=== Section Start ===

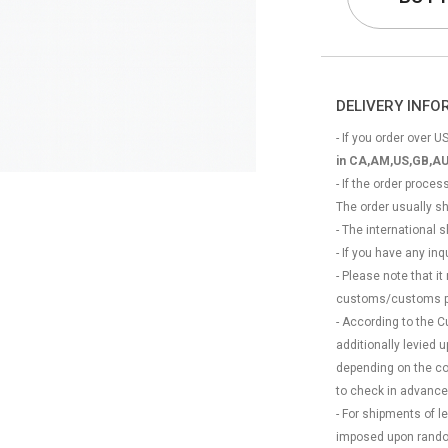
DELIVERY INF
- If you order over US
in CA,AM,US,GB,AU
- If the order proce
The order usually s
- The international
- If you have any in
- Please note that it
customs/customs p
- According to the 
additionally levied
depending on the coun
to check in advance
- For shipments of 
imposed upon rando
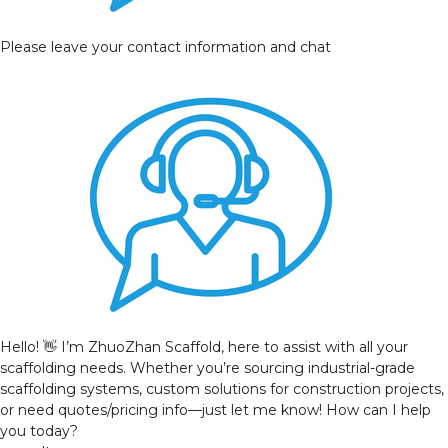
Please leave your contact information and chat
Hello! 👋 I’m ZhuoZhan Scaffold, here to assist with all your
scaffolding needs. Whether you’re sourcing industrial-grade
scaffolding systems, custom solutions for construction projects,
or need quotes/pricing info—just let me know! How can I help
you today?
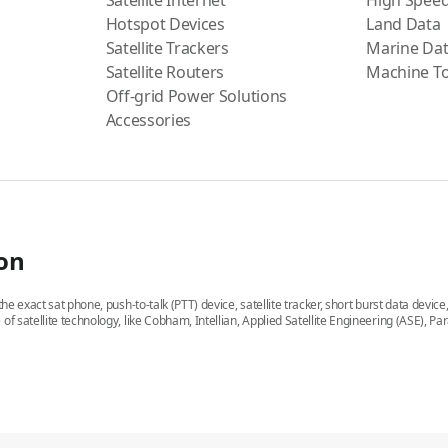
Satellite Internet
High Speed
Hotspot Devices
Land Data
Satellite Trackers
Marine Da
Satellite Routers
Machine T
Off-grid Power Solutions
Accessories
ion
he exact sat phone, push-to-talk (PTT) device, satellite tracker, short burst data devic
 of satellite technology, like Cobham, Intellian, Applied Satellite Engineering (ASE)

=== Section End ===

▶ _Assignment_:
Only the words belong in your copy: restate the data above exactly and leave the images out.

▶ _Answer below_:
DELIVERY INF
- If you order over US
in CA,AM,US,GB,AU
- If the order proce
The order usually s
- The international
- If you have any in
- Please note that it
customs/customs p
- According to the 
additionally levied
depending on the coun
to check in advance
- For shipments of 
imposed upon rando
Please leave your contact information and chat
Hello! 👋 I’m ZhuoZhan Scaffold, here to assist with all your
scaffolding needs. Whether you’re sourcing industrial-grade
scaffolding systems, custom solutions for construction projects,
or need quotes/pricing info—just let me know! How can I help
you today?
Satellite Internet
High Speed
Hotspot Devices
Land Data
Satellite Trackers
Marine Da
Satellite Routers
Machine T
Off-grid Power Solutions
Accessories
ion
he exact sat phone, push-to-talk (PTT) device, satellite tracker, short burst data devic
 of satellite technology, like Cobham, Intellian, Applied Satellite Engineering (ASE)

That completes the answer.